[JURIST] The US Court of Appeals for the Ninth Circuit [official website] ruled [PDF text] Wednesday that employees have a reasonable expectation of privacy in text messages sent on work cell phones. The present case was bought by an Ontario police officer who alleged that his department violated his Fourth Amendment [LII backgrounder] rights by reading his messages; the officer also brought suit against text-messaging service Arch Wireless [parent company website], which released the messages to the department. The court found that if text messages are stored by an outside service, rather than on an employer's own servers, the employer does not have a right to see those messages without the employee's permission. The court also held that Arch Wireless, as an "electronic communication service," had violated the Stored Communications Act [text] by releasing the texts to the department.
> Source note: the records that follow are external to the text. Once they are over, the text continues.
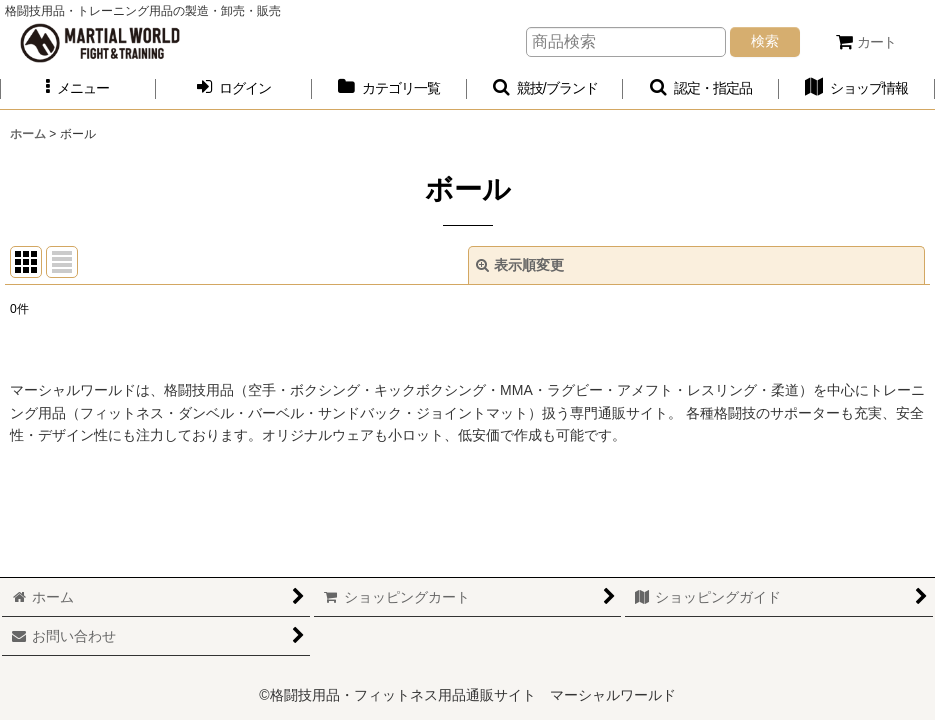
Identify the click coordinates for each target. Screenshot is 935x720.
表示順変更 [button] (520, 265)
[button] (78, 88)
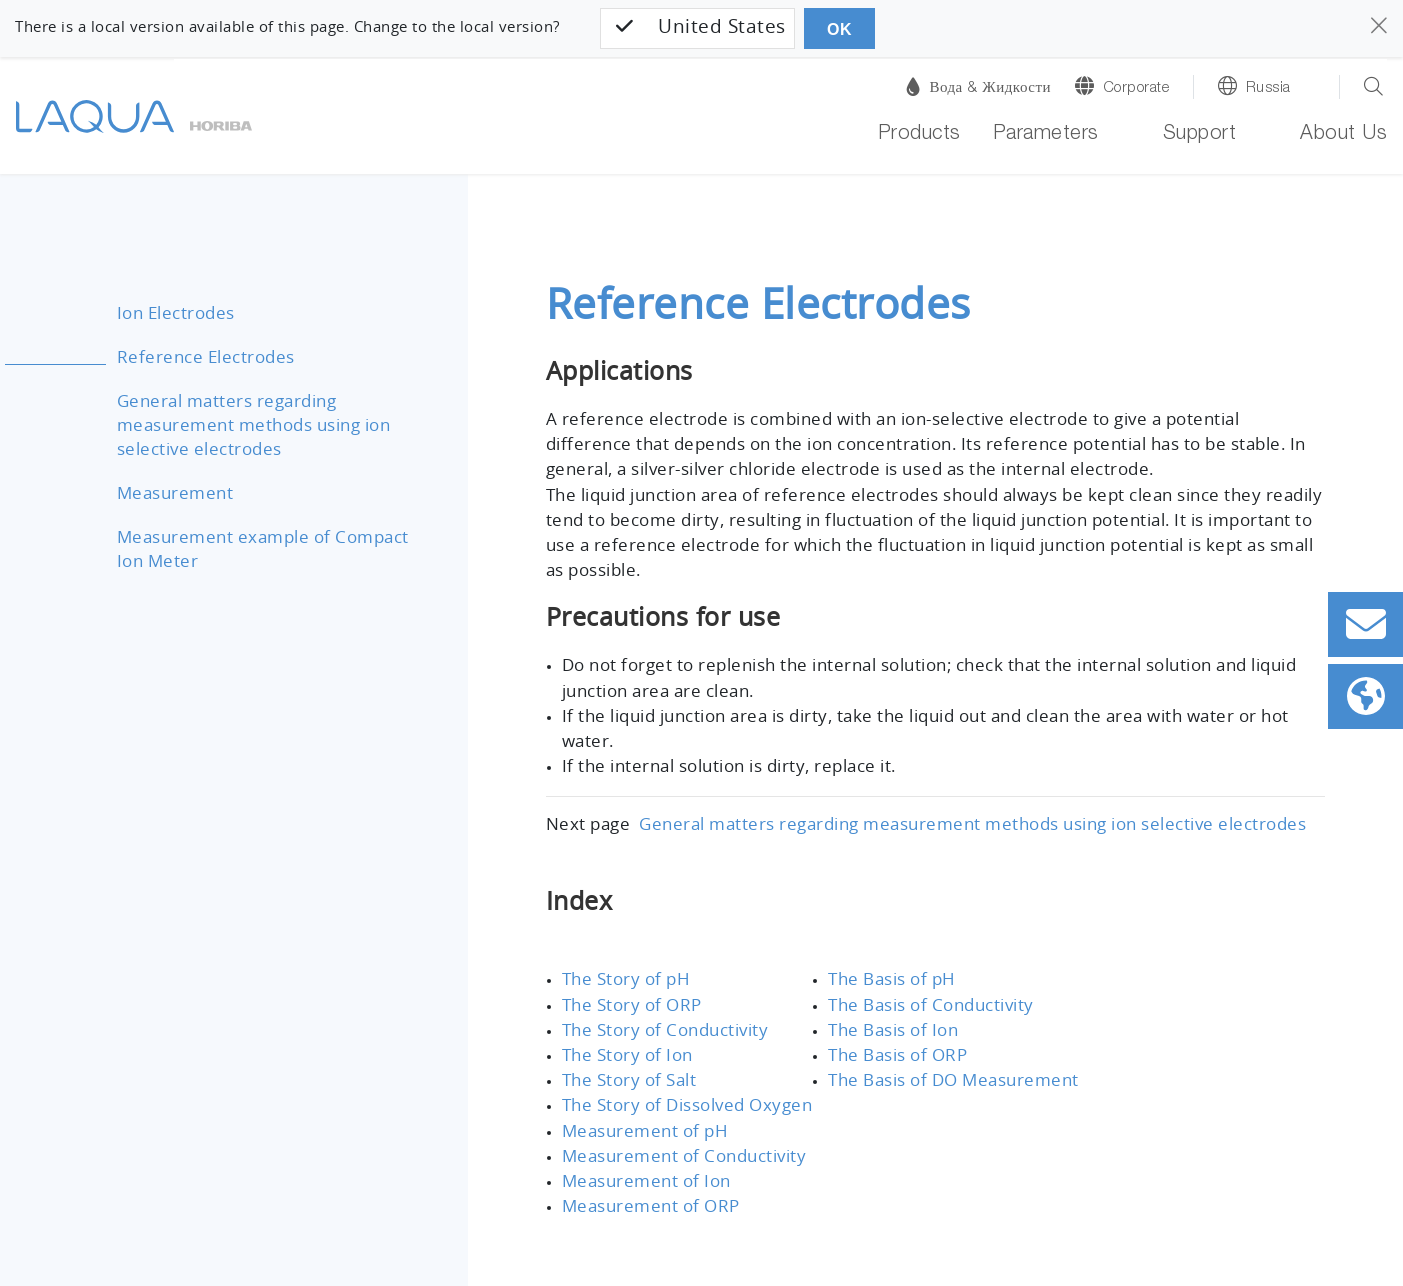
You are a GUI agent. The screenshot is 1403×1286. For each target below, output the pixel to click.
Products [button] (919, 136)
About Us (1343, 136)
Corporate (1136, 88)
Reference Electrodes (201, 357)
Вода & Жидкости (978, 86)
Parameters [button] (1046, 136)
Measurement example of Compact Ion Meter (268, 549)
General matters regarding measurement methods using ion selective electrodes (243, 425)
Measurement (169, 493)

Considering the privacy implications of the case, the court wrote:
The extent to which the Fourth Amendment provides protection for the contents of electronic communications in the Internet age is an open question. The recently minted standard of electronic communication via e-mails, text messages, and other means opens a new frontier in Fourth Amendment jurisprudence that has been little explored. Here, we must first answer the threshold question: Do users of text messaging services such as those provided by Arch Wireless have a reasonable expectation of privacy in their text messages stored on the service provider’s network? We hold that they do.
The LA Times has more. The San Francisco Chronicle has additional coverage.
The decision is the first time that a federal appeals court has found that electronic messages are covered by Fourth Amendment protections. Advocacy group Electronic Frontier Foundation [advocacy website] praised the decision [press release] as "an immensely important one which gives the victims of unlawful searches the ability to suppress illegally obtained evidence."